La Cour de justice des Communautés européennes (CJCE) a eu l’occasion de préciser dans deux arrêts du 20 novembre 2003, (CJCE, 20 novembre 2003, aff. C-307/01 Peter d’Ambrumenil et CJCE, 20 novembre 2003, C-212/01 Margarete Unterpertinger) que seules les prestations à finalité thérapeutique, entendues comme celles menées dans le but de prévenir, de diagnostiquer, de soigner et, dans la mesure du possible, de guérir des maladies ou anomalies de santé sont susceptibles de bénéficier de l’exonération de TVA.

A contrario, les actes qui ne peuvent être considérés comme des soins car ils ne poursuivent pas une finalité thérapeutique, doivent être soumis à la TVA.

Ainsi, de nombreux actes médicaux sont susceptibles d’être assujettis à la TVA comme les actes de médecine ou de chirurgie esthétique objet du présent rescrit, les expertises médicales qui ne s’inscrivent pas dans le prolongement d’activités exonérées (Rescrit n° 2011/4 (TCA)), les examens de biologie médicale destinés par exemple à établir une filiation, etc.

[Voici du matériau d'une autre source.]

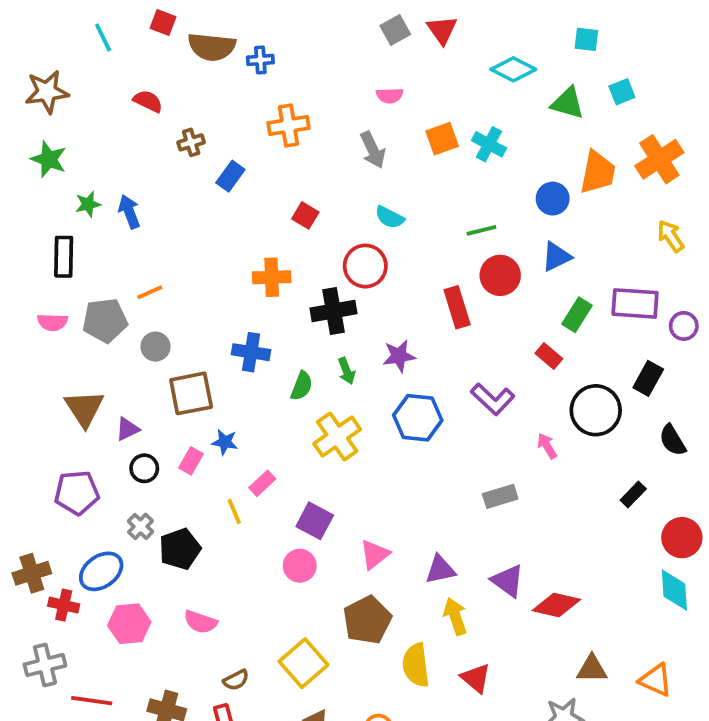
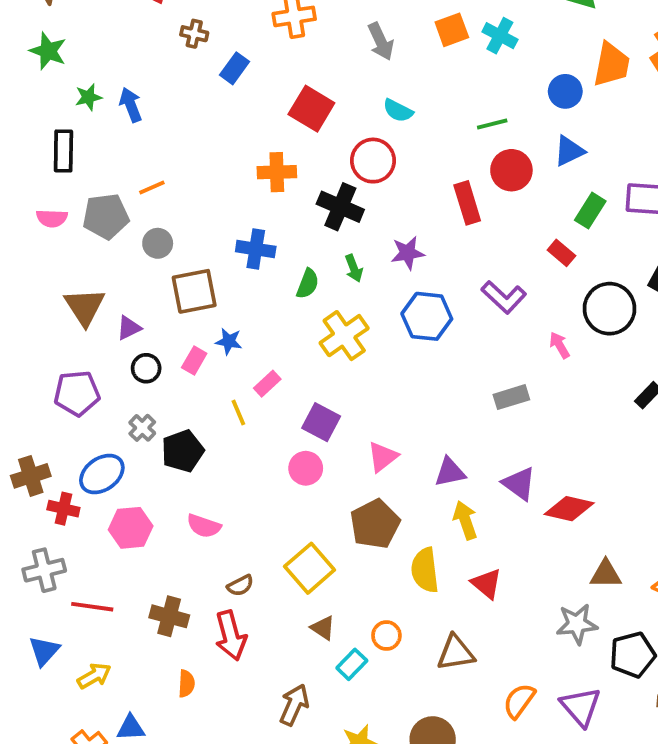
brown cross: (191, 142) -> (194, 34), turned 30
red square: (305, 215) -> (311, 109), size x1.6
black cross: (333, 311) -> (340, 207), turned 33

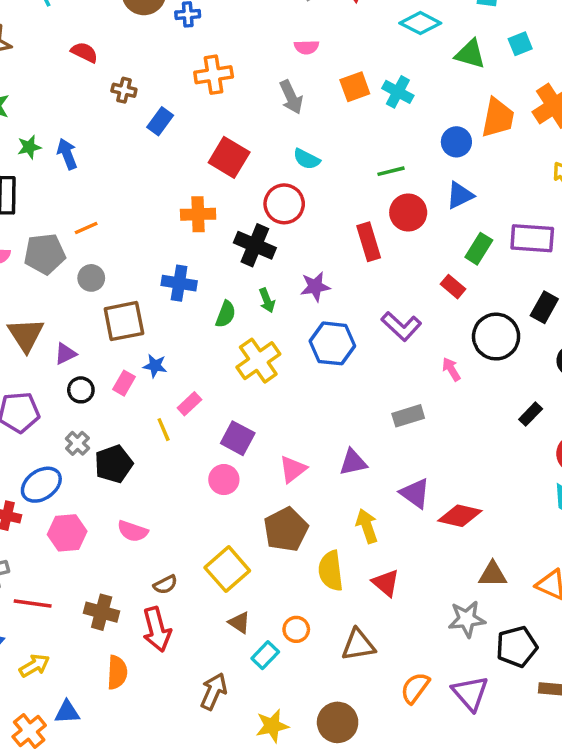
purple triangle: (450, 472) -> (353, 462), moved
orange semicircle: (186, 684) -> (117, 672), size x1.4

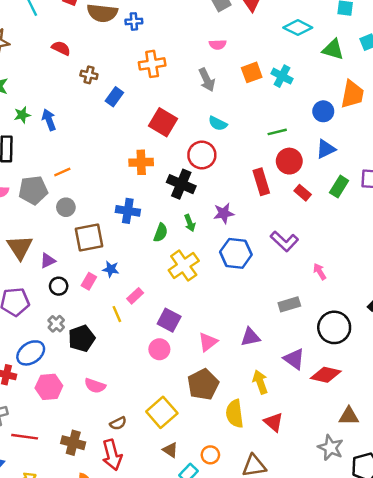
red rectangle: (453, 287) -> (303, 193), moved
black circle: (496, 337) -> (334, 327), moved
gray star: (467, 619) -> (331, 448), turned 30

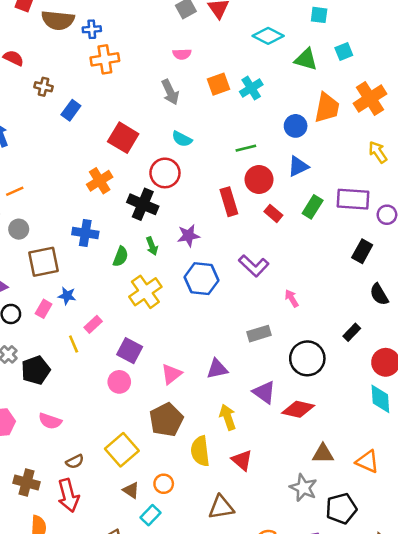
orange cross: (152, 64) -> (105, 59), moved
cyan cross: (282, 76) -> (251, 88), turned 30
orange cross: (141, 162) -> (100, 181), turned -30
orange circle: (210, 455) -> (164, 484), moved

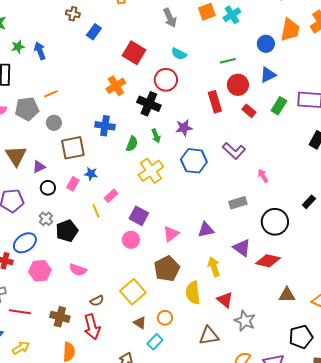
gray star: (303, 488) -> (245, 321), moved

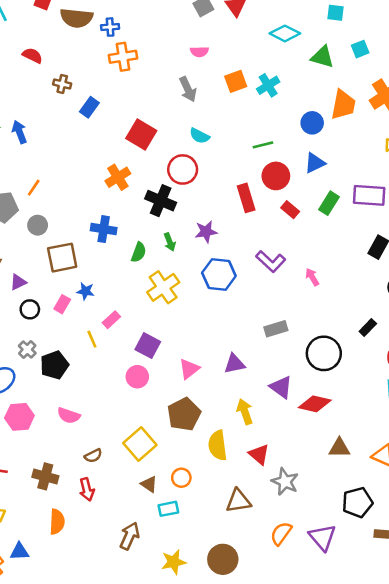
orange line: (51, 94) -> (34, 188), turned -32
pink arrow: (263, 176) -> (312, 277), moved
red arrow: (92, 327) -> (87, 489), size x0.7
cyan rectangle: (155, 342) -> (168, 509), turned 35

On pourra s’étonner que malgré l’autonomie sans cesse réaffirmée du droit fiscal, le rescrit lie exonération et prise en charge par l’assurance maladie : "Par conséquent, les seuls actes qui bénéficient de l’exonération de TVA sont ceux qui sont pris en charge totalement ou partiellement par l’Assurance maladie, c’est à dire notamment les actes de chirurgie réparatrice et certains actes de chirurgie esthétique justifiés par un risque pour la santé du patient ou liés à la reconnaissance d’un grave préjudice psychologique ou social".

Un tel lien est particulièrement problématique puisqu’il n’y a pas d’identification univoque des actes médicaux selon qu’ils sont pris en charge ou non par l’assurance-maladie. Par exemple, une rhinoplastie est prise en charge par la sécurité sociale en cas de troubles respiratoires mais pas en cas de visée esthétique, le phimosis est pris en charge mais pas les circoncisions rituelles, etc.

Et seul le médecin qui a prescrit ou réalisé l’acte sait si ce-dernier est à visée thérapeutique ou non, susceptible ou non d’être pris en charge par l’assurance-maladie qui peut le contester (cf. un certain nombre de contrôle notamment dans le cadre de la T2A).

Alors, faudra-t-il ouvrir les dossiers médicaux aux services fiscaux ?

En adoptant ce rescrit, les services de Bercy ont sans aucun doute fait une oeuvre utile de clarification du droit. Cependant, ils ont peut-être ouvert la boîte de Pandore qui imposera aux pouvoirs publics de s’interroger, au-delà des seuls aspects fiscaux, sur l’utilité réellement thérapeutique de certains actes médicaux.